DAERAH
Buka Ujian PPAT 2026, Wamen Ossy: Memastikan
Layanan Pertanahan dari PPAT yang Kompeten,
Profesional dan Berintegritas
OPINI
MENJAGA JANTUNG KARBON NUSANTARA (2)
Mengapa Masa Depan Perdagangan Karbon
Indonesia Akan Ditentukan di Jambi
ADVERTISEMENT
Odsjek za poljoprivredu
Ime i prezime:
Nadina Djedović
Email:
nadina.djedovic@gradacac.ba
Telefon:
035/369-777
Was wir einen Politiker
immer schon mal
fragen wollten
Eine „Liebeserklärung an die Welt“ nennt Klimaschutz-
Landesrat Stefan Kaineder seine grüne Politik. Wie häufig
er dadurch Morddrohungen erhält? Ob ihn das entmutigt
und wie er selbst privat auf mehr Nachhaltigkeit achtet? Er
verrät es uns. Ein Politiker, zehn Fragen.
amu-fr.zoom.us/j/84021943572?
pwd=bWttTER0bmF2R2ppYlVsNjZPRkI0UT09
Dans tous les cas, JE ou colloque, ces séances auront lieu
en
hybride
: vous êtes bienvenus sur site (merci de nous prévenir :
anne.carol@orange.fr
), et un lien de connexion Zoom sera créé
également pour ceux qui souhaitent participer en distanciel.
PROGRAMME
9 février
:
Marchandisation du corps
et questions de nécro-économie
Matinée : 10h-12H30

---------------

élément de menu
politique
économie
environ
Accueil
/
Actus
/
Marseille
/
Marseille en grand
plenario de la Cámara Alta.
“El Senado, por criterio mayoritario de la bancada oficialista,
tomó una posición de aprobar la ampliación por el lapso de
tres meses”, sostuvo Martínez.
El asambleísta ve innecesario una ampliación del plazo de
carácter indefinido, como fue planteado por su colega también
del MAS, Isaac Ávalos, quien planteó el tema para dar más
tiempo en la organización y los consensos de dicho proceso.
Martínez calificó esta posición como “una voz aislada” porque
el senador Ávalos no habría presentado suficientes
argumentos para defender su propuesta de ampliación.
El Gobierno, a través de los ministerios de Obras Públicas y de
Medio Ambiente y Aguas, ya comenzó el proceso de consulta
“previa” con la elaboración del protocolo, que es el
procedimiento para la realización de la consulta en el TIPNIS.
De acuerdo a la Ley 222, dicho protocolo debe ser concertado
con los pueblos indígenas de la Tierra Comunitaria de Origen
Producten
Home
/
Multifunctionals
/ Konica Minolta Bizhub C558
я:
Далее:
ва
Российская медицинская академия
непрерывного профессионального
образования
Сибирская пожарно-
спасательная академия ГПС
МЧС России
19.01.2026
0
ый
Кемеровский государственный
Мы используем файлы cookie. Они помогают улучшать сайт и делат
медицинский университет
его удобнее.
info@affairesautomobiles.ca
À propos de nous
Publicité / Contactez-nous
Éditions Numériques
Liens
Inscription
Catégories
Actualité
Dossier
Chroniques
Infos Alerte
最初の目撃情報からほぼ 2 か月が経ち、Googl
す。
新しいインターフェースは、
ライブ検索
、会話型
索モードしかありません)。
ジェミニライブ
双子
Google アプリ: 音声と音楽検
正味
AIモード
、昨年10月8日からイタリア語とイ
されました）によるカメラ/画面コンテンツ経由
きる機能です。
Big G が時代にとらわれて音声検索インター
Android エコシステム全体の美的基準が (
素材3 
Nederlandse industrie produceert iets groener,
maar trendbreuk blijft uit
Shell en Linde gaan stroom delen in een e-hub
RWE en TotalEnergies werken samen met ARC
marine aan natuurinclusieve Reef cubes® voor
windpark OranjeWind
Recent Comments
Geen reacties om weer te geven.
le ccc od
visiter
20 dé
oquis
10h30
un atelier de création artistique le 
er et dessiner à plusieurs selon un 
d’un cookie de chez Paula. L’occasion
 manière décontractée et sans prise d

---------------

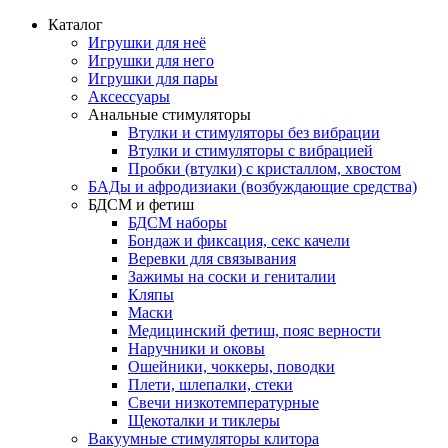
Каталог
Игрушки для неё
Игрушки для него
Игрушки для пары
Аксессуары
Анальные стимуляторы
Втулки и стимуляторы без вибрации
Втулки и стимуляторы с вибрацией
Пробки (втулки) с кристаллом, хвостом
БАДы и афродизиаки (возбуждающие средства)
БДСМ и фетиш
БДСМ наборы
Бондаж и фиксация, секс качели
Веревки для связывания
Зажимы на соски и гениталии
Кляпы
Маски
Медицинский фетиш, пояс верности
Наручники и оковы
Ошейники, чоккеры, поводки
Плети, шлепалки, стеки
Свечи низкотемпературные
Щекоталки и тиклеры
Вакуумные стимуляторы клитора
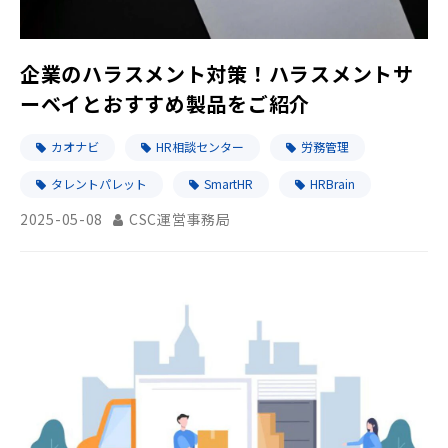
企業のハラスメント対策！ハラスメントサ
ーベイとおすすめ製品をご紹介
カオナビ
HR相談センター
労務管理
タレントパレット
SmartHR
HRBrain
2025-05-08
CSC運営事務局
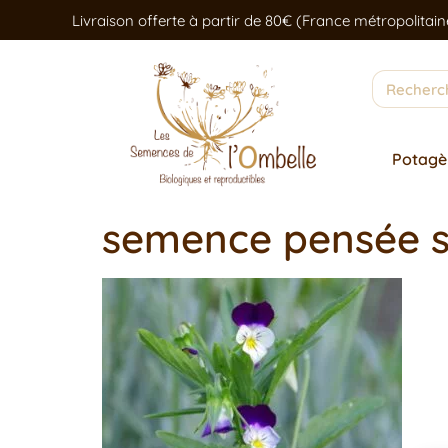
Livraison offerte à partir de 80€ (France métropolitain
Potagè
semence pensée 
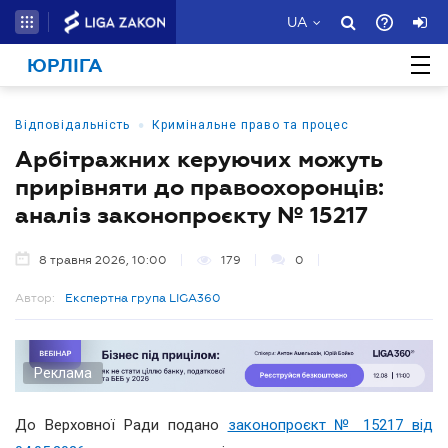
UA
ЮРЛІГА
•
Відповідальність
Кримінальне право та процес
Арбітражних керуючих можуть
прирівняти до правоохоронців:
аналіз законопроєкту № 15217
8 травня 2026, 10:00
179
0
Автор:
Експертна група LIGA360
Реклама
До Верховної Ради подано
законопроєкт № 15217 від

---------------

Work required ::
Scan the material and collect every line that contains "proceso".

Task output ::
tiempo en la organización y los consensos de dicho proceso.
Medio Ambiente y Aguas, ya comenzó el proceso de consulta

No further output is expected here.